Individual disruption of 12 testis-enriched genes via the CRISPR/Cas9 system does not affect the fertility of male mice

Abstract

More than 1200 genes have been shown in the database to be expressed predominantly in the mouse testes. Advances in genome editing technologies such as the CRISPR/Cas9 system have made it possible to create genetically engineered mice more rapidly and efficiently than with conventional methods, which can be utilized to screen genes essential for male fertility by knocking out testis-enriched genes. Finding such genes related to male fertility would not only help us understand the etiology of human infertility but also lead to the development of male contraceptives.
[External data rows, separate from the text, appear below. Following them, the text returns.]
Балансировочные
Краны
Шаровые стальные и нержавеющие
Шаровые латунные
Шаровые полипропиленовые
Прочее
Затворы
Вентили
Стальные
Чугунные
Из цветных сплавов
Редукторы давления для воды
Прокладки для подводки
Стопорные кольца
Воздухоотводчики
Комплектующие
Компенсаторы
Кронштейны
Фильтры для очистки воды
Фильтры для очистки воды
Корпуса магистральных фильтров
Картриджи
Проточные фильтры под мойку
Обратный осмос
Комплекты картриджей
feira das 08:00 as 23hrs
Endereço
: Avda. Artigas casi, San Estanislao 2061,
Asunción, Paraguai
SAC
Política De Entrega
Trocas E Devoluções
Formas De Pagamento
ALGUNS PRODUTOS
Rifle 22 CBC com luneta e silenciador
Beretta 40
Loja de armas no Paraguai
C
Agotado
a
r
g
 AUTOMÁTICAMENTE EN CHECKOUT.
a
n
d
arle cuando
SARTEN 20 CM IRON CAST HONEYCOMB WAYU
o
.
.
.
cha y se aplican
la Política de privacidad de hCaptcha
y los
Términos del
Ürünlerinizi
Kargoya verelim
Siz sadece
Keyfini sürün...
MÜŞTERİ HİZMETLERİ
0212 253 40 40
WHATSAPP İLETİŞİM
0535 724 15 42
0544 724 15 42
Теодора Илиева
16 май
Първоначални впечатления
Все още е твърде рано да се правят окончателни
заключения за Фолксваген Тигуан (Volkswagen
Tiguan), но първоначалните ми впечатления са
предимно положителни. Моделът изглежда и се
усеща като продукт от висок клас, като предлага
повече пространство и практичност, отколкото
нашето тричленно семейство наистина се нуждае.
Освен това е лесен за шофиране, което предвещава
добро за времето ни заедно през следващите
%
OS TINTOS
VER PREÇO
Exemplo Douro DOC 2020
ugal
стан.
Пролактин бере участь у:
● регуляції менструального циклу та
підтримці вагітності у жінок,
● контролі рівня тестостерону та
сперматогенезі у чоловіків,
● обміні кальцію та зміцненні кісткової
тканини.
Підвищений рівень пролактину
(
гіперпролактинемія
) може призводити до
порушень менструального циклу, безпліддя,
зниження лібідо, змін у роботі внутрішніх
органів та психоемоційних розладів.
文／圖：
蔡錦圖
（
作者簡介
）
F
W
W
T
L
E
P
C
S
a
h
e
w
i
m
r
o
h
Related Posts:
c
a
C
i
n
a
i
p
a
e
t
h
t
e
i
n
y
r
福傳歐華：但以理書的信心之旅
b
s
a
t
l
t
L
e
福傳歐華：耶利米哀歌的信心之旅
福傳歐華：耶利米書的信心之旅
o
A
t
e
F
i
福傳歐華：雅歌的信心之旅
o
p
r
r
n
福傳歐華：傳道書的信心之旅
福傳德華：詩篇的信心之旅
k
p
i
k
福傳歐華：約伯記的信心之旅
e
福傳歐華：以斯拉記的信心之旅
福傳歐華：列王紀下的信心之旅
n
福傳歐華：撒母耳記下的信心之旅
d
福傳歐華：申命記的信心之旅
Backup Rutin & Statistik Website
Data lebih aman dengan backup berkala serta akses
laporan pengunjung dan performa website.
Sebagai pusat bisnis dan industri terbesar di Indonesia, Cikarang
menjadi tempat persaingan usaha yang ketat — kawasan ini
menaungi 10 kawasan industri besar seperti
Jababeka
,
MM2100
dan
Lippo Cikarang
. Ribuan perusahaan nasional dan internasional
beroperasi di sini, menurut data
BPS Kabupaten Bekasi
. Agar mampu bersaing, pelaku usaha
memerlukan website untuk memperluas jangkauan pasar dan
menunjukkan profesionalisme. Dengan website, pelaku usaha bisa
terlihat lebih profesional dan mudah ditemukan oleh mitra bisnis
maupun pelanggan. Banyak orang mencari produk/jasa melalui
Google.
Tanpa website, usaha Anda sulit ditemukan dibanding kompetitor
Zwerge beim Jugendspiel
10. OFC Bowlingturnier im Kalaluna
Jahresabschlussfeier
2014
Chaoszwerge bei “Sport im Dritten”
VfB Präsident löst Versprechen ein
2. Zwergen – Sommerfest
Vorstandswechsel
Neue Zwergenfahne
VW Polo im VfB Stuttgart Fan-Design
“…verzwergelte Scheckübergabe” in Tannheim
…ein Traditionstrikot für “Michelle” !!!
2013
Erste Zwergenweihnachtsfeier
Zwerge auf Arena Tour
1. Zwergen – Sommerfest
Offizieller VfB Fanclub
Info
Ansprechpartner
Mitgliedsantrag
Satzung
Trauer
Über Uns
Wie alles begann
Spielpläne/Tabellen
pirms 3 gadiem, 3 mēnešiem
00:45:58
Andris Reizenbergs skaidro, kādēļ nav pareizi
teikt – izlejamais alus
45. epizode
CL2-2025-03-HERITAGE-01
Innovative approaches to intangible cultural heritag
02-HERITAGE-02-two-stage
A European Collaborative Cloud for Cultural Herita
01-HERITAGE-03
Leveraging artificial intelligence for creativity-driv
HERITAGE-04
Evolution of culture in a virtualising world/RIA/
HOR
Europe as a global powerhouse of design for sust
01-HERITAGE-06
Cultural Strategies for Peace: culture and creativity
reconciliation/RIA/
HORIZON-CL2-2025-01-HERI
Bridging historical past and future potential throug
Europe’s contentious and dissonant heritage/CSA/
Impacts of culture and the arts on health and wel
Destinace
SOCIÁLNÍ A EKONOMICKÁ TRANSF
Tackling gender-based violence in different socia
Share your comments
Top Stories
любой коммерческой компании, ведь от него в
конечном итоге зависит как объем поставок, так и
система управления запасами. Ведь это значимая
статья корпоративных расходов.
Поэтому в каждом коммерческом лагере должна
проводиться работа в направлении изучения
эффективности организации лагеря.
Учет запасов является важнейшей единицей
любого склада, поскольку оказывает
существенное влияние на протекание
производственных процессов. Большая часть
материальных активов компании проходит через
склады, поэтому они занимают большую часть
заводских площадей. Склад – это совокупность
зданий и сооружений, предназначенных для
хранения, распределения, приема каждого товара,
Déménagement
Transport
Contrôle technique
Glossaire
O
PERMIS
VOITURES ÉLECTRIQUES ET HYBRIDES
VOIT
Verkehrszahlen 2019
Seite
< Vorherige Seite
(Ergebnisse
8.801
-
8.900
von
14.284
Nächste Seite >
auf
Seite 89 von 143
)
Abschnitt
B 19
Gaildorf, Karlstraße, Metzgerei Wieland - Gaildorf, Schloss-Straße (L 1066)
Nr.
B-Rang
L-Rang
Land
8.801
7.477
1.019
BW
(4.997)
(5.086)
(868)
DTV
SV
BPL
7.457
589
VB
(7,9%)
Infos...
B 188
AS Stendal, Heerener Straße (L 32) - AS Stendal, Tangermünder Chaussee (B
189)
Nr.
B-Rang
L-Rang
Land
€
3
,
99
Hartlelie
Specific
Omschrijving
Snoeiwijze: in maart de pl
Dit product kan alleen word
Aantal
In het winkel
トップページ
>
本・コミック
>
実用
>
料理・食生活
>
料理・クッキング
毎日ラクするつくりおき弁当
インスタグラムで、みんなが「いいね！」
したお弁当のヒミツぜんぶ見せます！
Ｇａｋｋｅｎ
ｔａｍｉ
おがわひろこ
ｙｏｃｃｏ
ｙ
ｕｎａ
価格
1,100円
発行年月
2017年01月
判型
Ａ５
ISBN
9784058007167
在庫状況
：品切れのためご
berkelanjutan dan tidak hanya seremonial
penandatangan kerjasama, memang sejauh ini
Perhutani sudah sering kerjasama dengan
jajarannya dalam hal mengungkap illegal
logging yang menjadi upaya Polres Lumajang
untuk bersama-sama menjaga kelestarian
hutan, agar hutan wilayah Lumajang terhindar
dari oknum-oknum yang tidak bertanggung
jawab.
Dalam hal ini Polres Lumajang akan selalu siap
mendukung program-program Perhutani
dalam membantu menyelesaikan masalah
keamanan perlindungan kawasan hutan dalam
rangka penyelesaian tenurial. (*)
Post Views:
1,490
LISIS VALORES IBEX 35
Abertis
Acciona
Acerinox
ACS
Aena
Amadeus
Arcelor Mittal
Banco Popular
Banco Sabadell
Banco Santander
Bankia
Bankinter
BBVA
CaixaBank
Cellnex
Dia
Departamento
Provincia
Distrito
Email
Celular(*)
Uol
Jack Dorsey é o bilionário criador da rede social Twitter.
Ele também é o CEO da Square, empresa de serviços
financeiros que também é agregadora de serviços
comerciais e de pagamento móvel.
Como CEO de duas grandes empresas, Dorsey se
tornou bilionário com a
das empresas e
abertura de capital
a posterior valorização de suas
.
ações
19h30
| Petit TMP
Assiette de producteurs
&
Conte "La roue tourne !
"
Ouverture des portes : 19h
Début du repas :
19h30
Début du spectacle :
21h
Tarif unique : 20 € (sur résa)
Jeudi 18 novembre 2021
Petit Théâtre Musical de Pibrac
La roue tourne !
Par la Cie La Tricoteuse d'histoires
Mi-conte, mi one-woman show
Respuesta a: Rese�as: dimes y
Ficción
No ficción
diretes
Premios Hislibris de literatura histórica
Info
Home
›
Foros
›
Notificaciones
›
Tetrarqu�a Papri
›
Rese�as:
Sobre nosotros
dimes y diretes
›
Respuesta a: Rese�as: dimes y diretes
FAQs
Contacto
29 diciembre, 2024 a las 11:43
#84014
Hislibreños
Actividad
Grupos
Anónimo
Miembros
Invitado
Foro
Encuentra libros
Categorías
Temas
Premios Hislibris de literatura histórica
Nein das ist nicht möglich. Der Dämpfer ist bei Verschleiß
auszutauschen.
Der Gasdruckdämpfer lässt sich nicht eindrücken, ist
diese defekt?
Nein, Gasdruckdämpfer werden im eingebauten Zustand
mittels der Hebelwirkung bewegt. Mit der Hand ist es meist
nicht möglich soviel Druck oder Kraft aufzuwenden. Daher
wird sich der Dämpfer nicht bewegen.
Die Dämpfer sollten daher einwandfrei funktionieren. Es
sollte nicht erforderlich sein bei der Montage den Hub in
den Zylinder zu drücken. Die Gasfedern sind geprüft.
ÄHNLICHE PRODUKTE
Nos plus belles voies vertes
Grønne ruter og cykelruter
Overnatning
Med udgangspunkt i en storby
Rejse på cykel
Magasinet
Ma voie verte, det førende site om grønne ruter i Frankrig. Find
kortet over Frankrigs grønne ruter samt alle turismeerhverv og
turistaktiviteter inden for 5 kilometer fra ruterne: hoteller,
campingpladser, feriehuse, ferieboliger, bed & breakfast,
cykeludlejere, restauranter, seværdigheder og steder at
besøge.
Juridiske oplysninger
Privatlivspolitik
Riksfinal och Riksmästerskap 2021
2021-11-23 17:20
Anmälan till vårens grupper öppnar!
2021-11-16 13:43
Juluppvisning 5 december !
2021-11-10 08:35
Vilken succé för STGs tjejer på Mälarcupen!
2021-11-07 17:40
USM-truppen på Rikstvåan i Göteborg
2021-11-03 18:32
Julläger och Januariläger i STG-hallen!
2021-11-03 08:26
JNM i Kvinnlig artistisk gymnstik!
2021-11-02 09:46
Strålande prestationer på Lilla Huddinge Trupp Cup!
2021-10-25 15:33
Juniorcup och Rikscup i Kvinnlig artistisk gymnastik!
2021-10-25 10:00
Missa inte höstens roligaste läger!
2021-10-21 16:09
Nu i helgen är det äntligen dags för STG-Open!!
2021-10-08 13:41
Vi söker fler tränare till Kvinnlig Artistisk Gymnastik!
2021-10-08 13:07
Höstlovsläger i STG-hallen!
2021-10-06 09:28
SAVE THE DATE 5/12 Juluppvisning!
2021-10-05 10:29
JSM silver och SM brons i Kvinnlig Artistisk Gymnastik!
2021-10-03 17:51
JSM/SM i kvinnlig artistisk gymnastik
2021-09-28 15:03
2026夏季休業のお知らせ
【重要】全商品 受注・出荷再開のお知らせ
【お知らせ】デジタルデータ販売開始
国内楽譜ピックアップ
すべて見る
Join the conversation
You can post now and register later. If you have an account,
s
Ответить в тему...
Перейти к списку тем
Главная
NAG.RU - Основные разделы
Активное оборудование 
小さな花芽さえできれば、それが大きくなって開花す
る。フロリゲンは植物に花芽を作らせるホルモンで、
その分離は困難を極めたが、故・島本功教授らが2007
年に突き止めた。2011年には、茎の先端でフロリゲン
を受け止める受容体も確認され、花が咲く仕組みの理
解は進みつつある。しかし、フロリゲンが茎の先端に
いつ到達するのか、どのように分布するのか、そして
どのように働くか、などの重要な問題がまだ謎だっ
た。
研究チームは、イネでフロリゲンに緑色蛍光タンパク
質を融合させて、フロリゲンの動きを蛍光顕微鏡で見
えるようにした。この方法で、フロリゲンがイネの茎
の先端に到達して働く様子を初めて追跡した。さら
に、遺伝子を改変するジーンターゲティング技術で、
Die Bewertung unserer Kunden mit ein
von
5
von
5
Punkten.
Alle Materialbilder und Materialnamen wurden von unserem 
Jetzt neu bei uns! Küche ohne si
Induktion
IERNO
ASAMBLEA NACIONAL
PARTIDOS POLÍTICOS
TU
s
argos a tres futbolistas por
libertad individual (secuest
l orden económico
In this study, we generated knockout mice for 12 genes (Acrv1, Adgrf3, Atp8b5, Cfap90, Cfap276, Fbxw5, Gm17266, Lrrd1, Mroh7, Nemp1, Spata45, and Trim36) that are expressed predominantly in the testis and examined the appearance and histological morphology of testes, sperm motility, and male fertility. Mating tests revealed that none of these genes is essential for male fertility at least individually. Notably, knockout mice for Gm17266 showed smaller testis size than the wild-type but did not exhibit reduced male fertility. Since 12 genes were not individually essential for male fertilization, it is unlikely that these genes could be the cause of infertility or contraceptive targets. It is better to focus on other essential genes because complementary genes to these 12 genes may exist.